Here’s some test code which I believe implements your suggestions:
import pandas as pd
import sqlite3
conn = sqlite3.connect('/tmp/amg/allmusic-wip.db')
dbcursor = conn.cursor()
pd.set_option('display.max_rows', None)
def convert(s: str, delim: str = r"\\") -> str:
return delim.join(disambiguation_dict.get(x, x) for x in s.split(delim))
dbcursor.execute('''SELECT existing_contributor, replacement_contributor FROM disambiguation WHERE alib_updated = FALSE ;''')
disambiguation_records = dbcursor.fetchall()
disambiguation_count = len(disambiguation_records)
# if there are unprocessed records in disambiguation table
if disambiguation_count > 0:
# convert list of disambiguation records into a dict
disambiguation_dict = {key: value for key, value in disambiguation_records}
# load all artist, performer, albumartist and composer records in alib into a df then process the dataframe
df1 = pd.read_sql_query('SELECT rowid, artist, performer, albumartist, composer from alib where artist is not null order by __path', conn)
df2 = df1.copy()
df2.artist = df2.artist.apply(convert)
# show changed records
print(df1.compare(df2, keep_shape=True).dropna(how='all'))
# now write changes back to db
else:
print('No remaining name corrections to process')
The code produces the expected results, however, I have a few questions if you’ll indulge me:
In the dataset it’s possible any of the fields imported from the database table into df1 are NULL in the table, but there will never be a scenario where all fields in a record are NULL.
Notice for the purposes of testing I’ve restricted df1 to records where artist IS NOT NULL
. This is because convert()
fails if presented with a NaN, throwing the following:
Traceback (most recent call last):
File "/tmp/amg/testcode.py", line 30, in <module>
df2.artist = df2.artist.apply(convert)
^^^^^^^^^^^^^^^^^^^^^^^^^
File "/usr/lib/python3.11/site-packages/pandas/core/series.py", line 4771, in apply
return SeriesApply(self, func, convert_dtype, args, kwargs).apply()
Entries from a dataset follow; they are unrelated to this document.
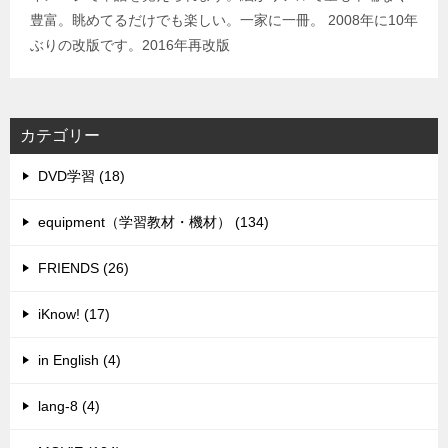
豊富。眺めてるだけでも楽しい。一家に一冊。 2008年に10年
ぶりの改版です。2016年再改版
カテゴリー
DVD学習 (18)
equipment（学習教材・機材） (134)
FRIENDS (26)
iKnow! (17)
in English (4)
lang-8 (4)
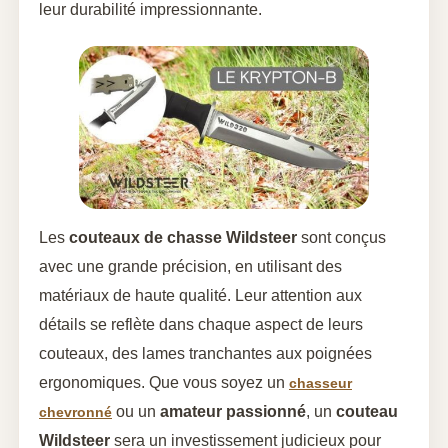
leur durabilité impressionnante.
Les
couteaux de chasse Wildsteer
sont conçus
avec une grande précision, en utilisant des
matériaux de haute qualité. Leur attention aux
détails se reflète dans chaque aspect de leurs
couteaux, des lames tranchantes aux poignées
ergonomiques. Que vous soyez un
chasseur
ou un
amateur passionné
, un
couteau
chevronné
Wildsteer
sera un investissement judicieux pour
^^^^^^^^^^^^^^^^^^^^^^^^^^^^^^^^^^^^^^^^^^^^^^^^^^^^^^^^^^^^
File "/usr/lib/python3.11/site-packages/pandas/core/apply.py", line 1123, in apply
return self.apply_standard()
^^^^^^^^^^^^^^^^^^^^^
File "/usr/lib/python3.11/site-packages/pandas/core/apply.py", line 1174, in apply_standard
mapped = lib.map_infer(
^^^^^^^^^^^^^^
File "pandas/_libs/lib.pyx", line 2924, in pandas._libs.lib.map_infer
File "/tmp/amg/testcode.py", line 11, in convert
return delim.join(disambiguation_dict.get(x, x) for x in s.split(delim))
^^^^^^^
AttributeError: 'NoneType' object has no attribute 'split'
I’m trying to figure out the best way to handle this:
-
leave convert()
as is, in which case I’d have to restrict the df to a single column only and separately import each field from the table into a df 'WHERE column IS NOT NULL`, process it and in turn write back to the database only those records that have changed.
This has the advantage of processing fewer records for each column and avoids having to evaluate every entry in the df with a call to pd.isna(). But it means I need to repeat this process for every column that may require updates.
-
Modify convert()
as shown below and continue as I am - meaning I only need to create the df once and process each column. On the downside it means evaluating more records and having to evaluate every entry in the df with a call to pd.isna()
def convert2(s: str, delim: str = r"\\") -> str:
if pd.isna(s):
return None
return delim.join(disambiguation_dict.get(x, x) for x in s.split(delim))
- Finally, if I’m not mistaken, 2. above means I can make a single call to df.apply(convert2) passing all columns to process?
df2[["artist", "performer", "albumartist", "composer"]] = df2[["artist", "performer", "albumartist", "composer"]].apply(convert2)
- Having now attempted
df2[["artist", "performer", "albumartist", "composer"]] = df2[["artist", "performer", "albumartist", "composer"]].apply(convert2)
it fails with:
Traceback (most recent call last):
File "/tmp/amg/testcode.py", line 41, in <module>
df2[["artist", "performer", "albumartist", "composer"]] = df2[["artist", "performer", "albumartist", "composer"]].apply(convert2)
^^^^^^^^^^^^^^^^^^^^^^^^^^^^^^^^^^^^^^^^^^^^^^^^^^^^^^^^^^^^^^^^^^^^^^^
File "/usr/lib/python3.11/site-packages/pandas/core/frame.py", line 9568, in apply
return op.apply().__finalize__(self, method="apply")
^^^^^^^^^^
File "/usr/lib/python3.11/site-packages/pandas/core/apply.py", line 764, in apply
return self.apply_standard()
^^^^^^^^^^^^^^^^^^^^^
File "/usr/lib/python3.11/site-packages/pandas/core/apply.py", line 891, in apply_standard
results, res_index = self.apply_series_generator()
^^^^^^^^^^^^^^^^^^^^^^^^^^^^^
File "/usr/lib/python3.11/site-packages/pandas/core/apply.py", line 907, in apply_series_generator
results[i] = self.f(v)
^^^^^^^^^
File "/tmp/amg/testcode.py", line 13, in convert2
if pd.isna(s):
File "/usr/lib/python3.11/site-packages/pandas/core/generic.py", line 1527, in __nonzero__
raise ValueError(
ValueError: The truth value of a Series is ambiguous. Use a.empty, a.bool(), a.item(), a.any() or a.all().
But running
df2.artist = df2.artist.apply(convert2)
df2.performer = df2.performer.apply(convert2)
df2.albumartist = df2.albumartist.apply(convert2)
df2.composer = df2.composer.apply(convert2)
works as expected. I’ve no idea why it would fail when applying in a single call?